## Document structure recognition data
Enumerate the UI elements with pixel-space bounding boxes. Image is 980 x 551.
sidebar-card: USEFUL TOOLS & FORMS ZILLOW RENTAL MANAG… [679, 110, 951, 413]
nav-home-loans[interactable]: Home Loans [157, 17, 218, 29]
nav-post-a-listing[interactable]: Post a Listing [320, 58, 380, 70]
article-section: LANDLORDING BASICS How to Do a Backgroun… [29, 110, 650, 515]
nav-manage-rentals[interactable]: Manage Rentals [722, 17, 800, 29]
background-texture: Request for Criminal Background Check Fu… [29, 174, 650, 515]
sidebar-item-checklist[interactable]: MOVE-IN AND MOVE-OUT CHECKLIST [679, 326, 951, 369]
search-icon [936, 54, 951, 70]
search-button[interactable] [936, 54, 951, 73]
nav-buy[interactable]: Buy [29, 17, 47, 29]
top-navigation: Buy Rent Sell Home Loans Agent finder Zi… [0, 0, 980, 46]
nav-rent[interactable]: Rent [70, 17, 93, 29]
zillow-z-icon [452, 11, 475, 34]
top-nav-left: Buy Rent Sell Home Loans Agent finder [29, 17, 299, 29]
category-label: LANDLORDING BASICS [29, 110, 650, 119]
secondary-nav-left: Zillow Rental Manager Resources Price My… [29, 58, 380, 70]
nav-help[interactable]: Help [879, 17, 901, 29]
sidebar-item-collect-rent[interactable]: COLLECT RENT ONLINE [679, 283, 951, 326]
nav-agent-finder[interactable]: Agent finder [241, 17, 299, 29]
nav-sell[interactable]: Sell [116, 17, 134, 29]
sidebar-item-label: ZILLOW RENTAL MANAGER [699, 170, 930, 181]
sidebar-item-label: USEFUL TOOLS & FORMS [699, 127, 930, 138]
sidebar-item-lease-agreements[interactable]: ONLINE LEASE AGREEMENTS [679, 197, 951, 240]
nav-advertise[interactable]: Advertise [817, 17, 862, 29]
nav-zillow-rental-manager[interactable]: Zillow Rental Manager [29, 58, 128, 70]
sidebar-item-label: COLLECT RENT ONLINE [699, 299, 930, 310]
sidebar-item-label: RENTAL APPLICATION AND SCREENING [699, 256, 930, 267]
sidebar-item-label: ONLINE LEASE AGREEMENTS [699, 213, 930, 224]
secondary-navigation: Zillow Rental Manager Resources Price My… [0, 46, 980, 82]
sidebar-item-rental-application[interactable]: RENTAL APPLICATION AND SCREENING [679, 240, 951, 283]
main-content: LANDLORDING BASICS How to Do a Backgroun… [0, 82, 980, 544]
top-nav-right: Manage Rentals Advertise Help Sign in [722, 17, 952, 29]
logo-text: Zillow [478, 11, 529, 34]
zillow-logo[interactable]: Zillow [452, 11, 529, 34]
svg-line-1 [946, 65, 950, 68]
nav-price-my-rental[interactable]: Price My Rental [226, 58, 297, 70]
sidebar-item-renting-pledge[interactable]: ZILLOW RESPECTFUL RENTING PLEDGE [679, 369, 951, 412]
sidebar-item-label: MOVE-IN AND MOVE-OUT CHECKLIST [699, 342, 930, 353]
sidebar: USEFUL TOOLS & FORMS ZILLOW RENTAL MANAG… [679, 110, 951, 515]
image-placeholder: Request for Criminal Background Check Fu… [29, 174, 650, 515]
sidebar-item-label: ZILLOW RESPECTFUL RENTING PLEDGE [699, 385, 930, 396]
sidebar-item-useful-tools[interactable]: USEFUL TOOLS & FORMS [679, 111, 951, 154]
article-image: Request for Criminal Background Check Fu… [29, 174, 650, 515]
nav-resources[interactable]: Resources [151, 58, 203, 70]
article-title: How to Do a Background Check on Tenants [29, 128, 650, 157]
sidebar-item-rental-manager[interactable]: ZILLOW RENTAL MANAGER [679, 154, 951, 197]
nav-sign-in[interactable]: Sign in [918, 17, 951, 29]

## Exercise instructions
Write down all of the records again, word for word.

## Result of this exercise
Enumerate the UI elements with pixel-space bounding boxes. Image is 980 x 551.
sidebar-card: USEFUL TOOLS & FORMS ZILLOW RENTAL MANAG… [679, 110, 951, 413]
nav-home-loans[interactable]: Home Loans [157, 17, 218, 29]
nav-post-a-listing[interactable]: Post a Listing [320, 58, 380, 70]
article-section: LANDLORDING BASICS How to Do a Backgroun… [29, 110, 650, 515]
nav-manage-rentals[interactable]: Manage Rentals [722, 17, 800, 29]
background-texture: Request for Criminal Background Check Fu… [29, 174, 650, 515]
sidebar-item-checklist[interactable]: MOVE-IN AND MOVE-OUT CHECKLIST [679, 326, 951, 369]
search-icon [936, 54, 951, 70]
search-button[interactable] [936, 54, 951, 73]
nav-buy[interactable]: Buy [29, 17, 47, 29]
top-navigation: Buy Rent Sell Home Loans Agent finder Zi… [0, 0, 980, 46]
nav-rent[interactable]: Rent [70, 17, 93, 29]
zillow-z-icon [452, 11, 475, 34]
top-nav-left: Buy Rent Sell Home Loans Agent finder [29, 17, 299, 29]
category-label: LANDLORDING BASICS [29, 110, 650, 119]
secondary-nav-left: Zillow Rental Manager Resources Price My… [29, 58, 380, 70]
nav-help[interactable]: Help [879, 17, 901, 29]
sidebar-item-collect-rent[interactable]: COLLECT RENT ONLINE [679, 283, 951, 326]
nav-agent-finder[interactable]: Agent finder [241, 17, 299, 29]
nav-sell[interactable]: Sell [116, 17, 134, 29]
sidebar-item-label: ZILLOW RENTAL MANAGER [699, 170, 930, 181]
sidebar-item-label: USEFUL TOOLS & FORMS [699, 127, 930, 138]
sidebar-item-lease-agreements[interactable]: ONLINE LEASE AGREEMENTS [679, 197, 951, 240]
nav-advertise[interactable]: Advertise [817, 17, 862, 29]
nav-zillow-rental-manager[interactable]: Zillow Rental Manager [29, 58, 128, 70]
sidebar-item-label: COLLECT RENT ONLINE [699, 299, 930, 310]
sidebar-item-label: RENTAL APPLICATION AND SCREENING [699, 256, 930, 267]
sidebar-item-label: ONLINE LEASE AGREEMENTS [699, 213, 930, 224]
secondary-navigation: Zillow Rental Manager Resources Price My… [0, 46, 980, 82]
sidebar-item-rental-application[interactable]: RENTAL APPLICATION AND SCREENING [679, 240, 951, 283]
main-content: LANDLORDING BASICS How to Do a Backgroun… [0, 82, 980, 544]
top-nav-right: Manage Rentals Advertise Help Sign in [722, 17, 952, 29]
logo-text: Zillow [478, 11, 529, 34]
zillow-logo[interactable]: Zillow [452, 11, 529, 34]
svg-line-1 [946, 65, 950, 68]
nav-price-my-rental[interactable]: Price My Rental [226, 58, 297, 70]
sidebar-item-renting-pledge[interactable]: ZILLOW RESPECTFUL RENTING PLEDGE [679, 369, 951, 412]
sidebar-item-label: MOVE-IN AND MOVE-OUT CHECKLIST [699, 342, 930, 353]
sidebar: USEFUL TOOLS & FORMS ZILLOW RENTAL MANAG… [679, 110, 951, 515]
image-placeholder: Request for Criminal Background Check Fu… [29, 174, 650, 515]
sidebar-item-label: ZILLOW RESPECTFUL RENTING PLEDGE [699, 385, 930, 396]
sidebar-item-useful-tools[interactable]: USEFUL TOOLS & FORMS [679, 111, 951, 154]
article-image: Request for Criminal Background Check Fu… [29, 174, 650, 515]
nav-resources[interactable]: Resources [151, 58, 203, 70]
article-title: How to Do a Background Check on Tenants [29, 128, 650, 157]
sidebar-item-rental-manager[interactable]: ZILLOW RENTAL MANAGER [679, 154, 951, 197]
nav-sign-in[interactable]: Sign in [918, 17, 951, 29]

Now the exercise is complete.